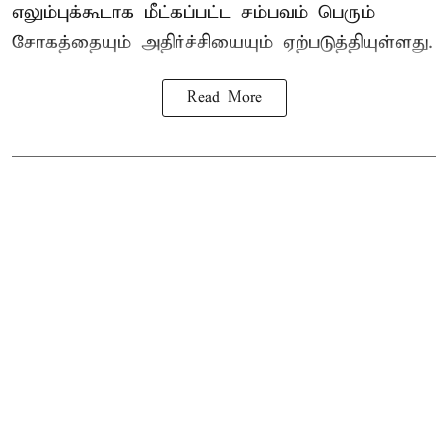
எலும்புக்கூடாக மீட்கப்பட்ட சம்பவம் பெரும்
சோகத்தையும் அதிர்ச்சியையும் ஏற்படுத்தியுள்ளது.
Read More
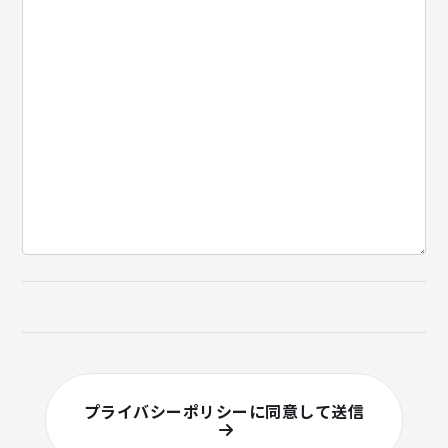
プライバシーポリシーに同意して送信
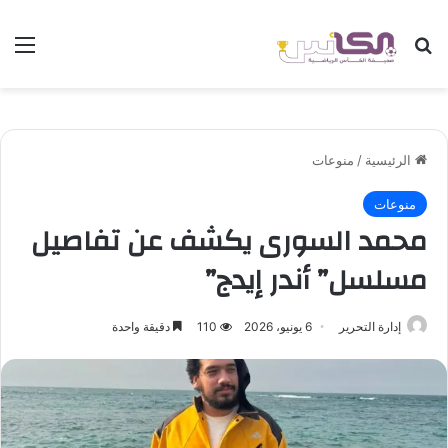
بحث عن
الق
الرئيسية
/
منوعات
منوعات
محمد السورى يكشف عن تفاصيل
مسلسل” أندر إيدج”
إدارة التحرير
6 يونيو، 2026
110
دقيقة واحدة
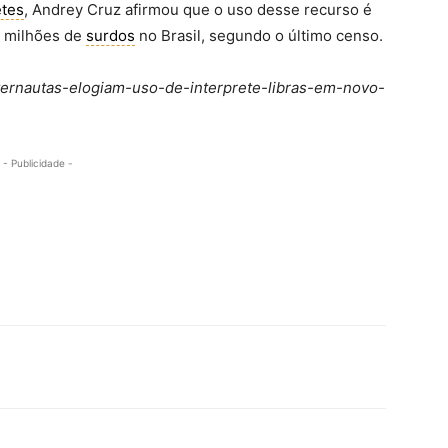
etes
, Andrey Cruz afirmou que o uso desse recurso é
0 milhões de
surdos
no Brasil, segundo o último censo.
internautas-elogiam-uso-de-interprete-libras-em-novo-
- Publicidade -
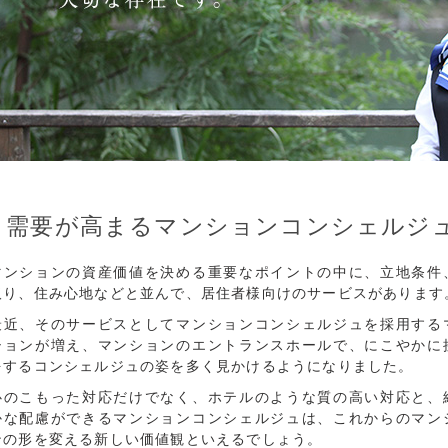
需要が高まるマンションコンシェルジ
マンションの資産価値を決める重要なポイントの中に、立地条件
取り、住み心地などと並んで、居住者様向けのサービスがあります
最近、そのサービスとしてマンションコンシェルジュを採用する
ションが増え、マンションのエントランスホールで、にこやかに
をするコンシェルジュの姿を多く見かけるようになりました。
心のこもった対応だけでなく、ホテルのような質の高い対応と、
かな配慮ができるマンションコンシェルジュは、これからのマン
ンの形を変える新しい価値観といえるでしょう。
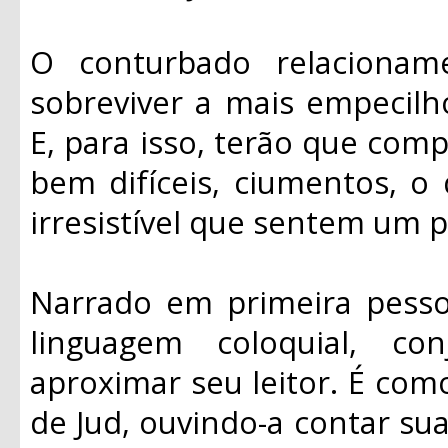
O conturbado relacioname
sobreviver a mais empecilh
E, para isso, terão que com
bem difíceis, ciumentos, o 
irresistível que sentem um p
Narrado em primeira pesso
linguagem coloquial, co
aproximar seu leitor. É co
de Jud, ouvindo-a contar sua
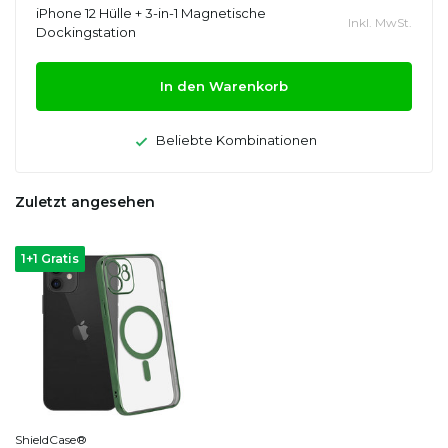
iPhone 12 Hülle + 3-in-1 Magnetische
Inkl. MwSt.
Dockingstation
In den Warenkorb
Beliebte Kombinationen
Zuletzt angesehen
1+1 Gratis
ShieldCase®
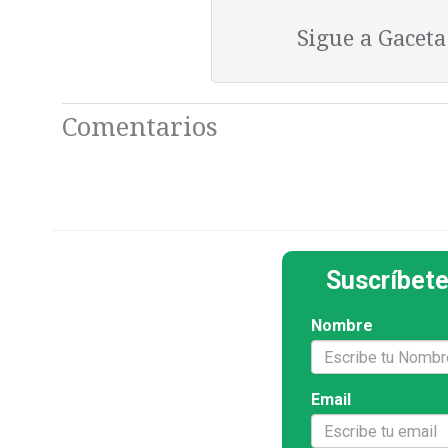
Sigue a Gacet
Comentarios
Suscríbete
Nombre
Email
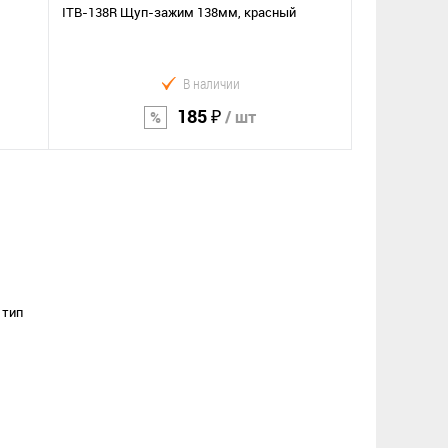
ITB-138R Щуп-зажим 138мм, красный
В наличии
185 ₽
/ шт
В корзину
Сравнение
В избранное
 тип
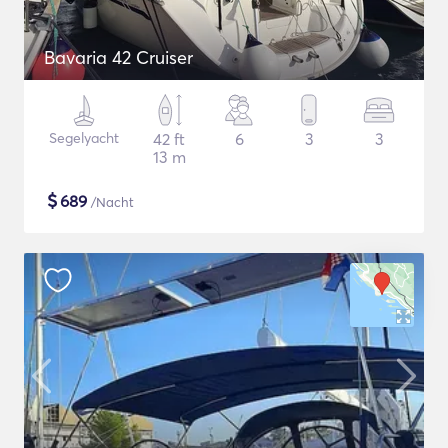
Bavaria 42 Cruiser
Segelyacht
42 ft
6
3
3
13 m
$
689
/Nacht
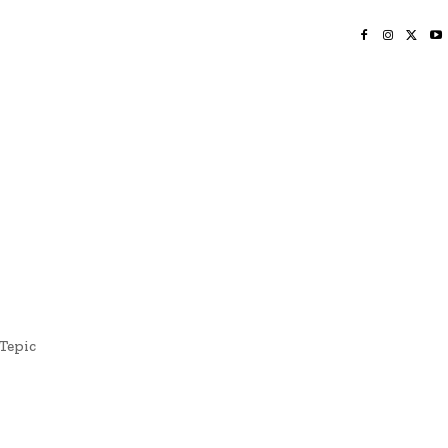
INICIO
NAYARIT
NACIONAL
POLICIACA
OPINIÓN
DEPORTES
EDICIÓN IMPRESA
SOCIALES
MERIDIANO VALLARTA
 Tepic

########

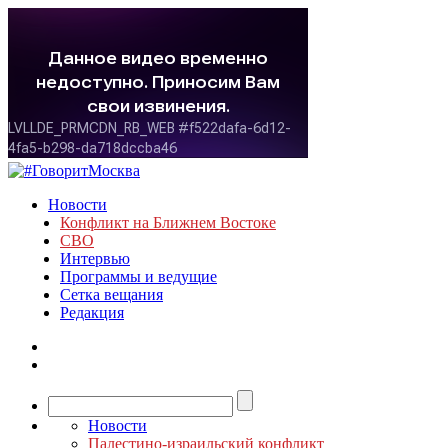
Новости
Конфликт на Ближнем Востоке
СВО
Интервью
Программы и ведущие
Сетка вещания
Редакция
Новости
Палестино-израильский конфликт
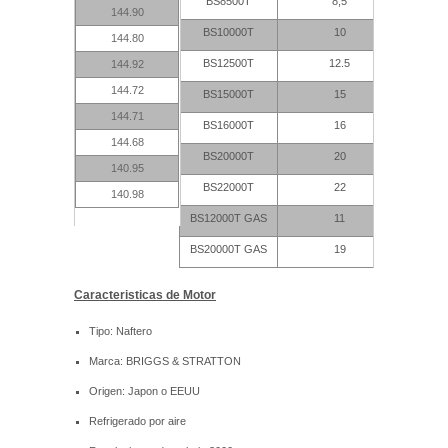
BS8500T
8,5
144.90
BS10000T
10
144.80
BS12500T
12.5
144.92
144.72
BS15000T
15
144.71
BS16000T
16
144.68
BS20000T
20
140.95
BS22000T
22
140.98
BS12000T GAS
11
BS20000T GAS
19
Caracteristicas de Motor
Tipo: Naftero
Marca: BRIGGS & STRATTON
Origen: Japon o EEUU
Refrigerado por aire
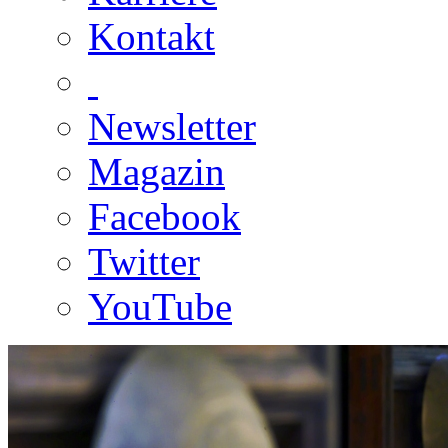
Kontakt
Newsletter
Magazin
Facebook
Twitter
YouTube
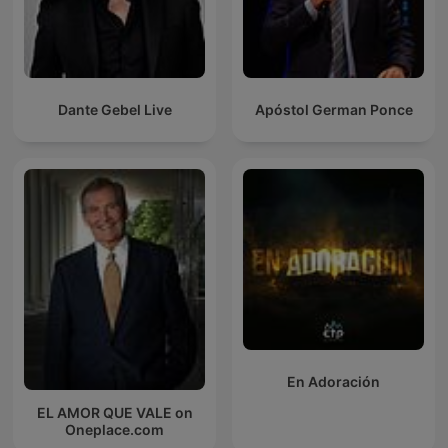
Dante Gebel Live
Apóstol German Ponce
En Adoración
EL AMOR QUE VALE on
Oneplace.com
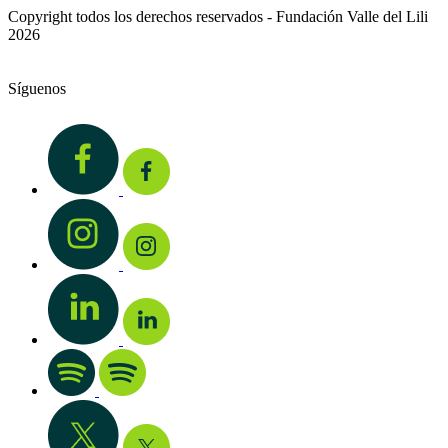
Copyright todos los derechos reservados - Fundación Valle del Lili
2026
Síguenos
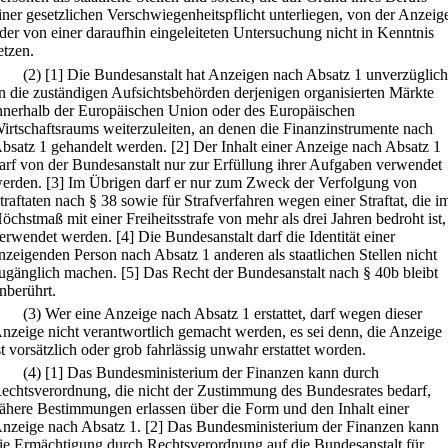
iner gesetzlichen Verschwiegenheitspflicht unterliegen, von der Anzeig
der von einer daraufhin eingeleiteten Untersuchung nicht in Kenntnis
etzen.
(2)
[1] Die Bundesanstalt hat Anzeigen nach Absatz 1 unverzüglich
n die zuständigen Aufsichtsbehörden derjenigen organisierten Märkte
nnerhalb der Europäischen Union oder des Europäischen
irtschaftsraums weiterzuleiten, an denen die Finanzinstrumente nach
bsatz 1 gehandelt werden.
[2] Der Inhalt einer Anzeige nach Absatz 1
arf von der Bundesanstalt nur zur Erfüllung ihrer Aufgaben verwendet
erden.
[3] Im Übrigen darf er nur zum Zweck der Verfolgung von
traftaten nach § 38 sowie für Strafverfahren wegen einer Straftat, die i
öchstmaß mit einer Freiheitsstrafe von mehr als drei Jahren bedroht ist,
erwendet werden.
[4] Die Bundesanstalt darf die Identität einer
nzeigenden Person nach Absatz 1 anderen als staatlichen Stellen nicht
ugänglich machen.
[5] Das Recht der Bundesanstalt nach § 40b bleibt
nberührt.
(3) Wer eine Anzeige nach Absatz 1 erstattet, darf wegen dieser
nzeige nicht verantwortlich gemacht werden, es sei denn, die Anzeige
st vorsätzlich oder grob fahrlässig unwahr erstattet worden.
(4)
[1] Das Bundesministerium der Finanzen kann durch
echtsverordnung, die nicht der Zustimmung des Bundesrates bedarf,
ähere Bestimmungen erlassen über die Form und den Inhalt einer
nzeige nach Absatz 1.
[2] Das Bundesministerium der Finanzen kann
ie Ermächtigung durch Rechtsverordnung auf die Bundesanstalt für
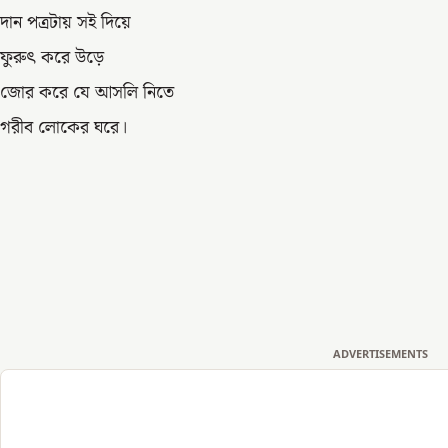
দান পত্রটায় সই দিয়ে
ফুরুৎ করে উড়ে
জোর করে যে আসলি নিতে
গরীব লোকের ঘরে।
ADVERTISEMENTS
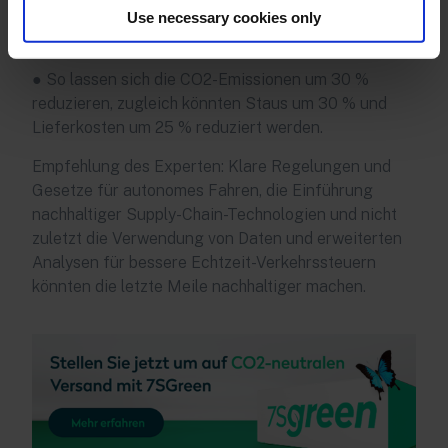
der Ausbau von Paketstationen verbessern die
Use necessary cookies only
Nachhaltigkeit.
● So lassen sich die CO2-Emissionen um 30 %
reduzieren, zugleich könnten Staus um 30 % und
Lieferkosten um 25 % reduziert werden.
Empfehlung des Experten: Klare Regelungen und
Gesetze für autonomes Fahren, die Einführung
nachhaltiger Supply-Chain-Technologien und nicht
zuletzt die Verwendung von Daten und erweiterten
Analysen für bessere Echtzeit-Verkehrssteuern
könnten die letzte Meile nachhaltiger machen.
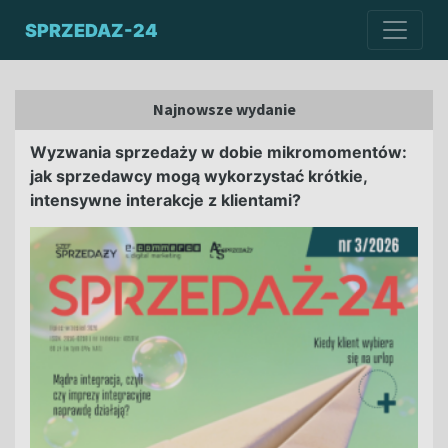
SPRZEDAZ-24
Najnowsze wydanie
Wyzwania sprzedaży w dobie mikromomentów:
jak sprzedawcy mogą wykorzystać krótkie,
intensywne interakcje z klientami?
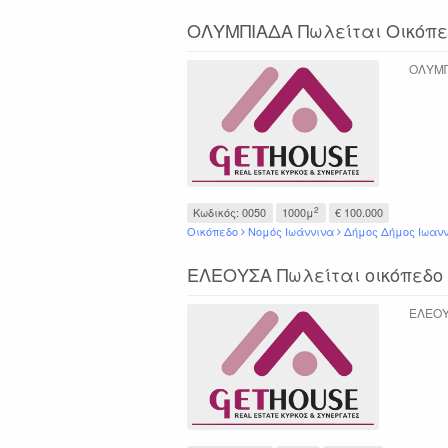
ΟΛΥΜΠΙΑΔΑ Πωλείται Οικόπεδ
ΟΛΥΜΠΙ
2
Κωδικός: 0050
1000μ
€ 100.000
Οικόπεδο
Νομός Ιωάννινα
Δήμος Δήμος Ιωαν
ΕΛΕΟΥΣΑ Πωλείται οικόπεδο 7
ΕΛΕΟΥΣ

########

What to work on: Restate word for word only the lines above from the line containing "nzeige nicht verantwortlich" to the line containing "ähere Bestimmungen erlassen", both of them included.

Task answer:
nzeige nicht verantwortlich gemacht werden, es sei denn, die Anzeige
st vorsätzlich oder grob fahrlässig unwahr erstattet worden.
(4)
[1] Das Bundesministerium der Finanzen kann durch
echtsverordnung, die nicht der Zustimmung des Bundesrates bedarf,
ähere Bestimmungen erlassen über die Form und den Inhalt einer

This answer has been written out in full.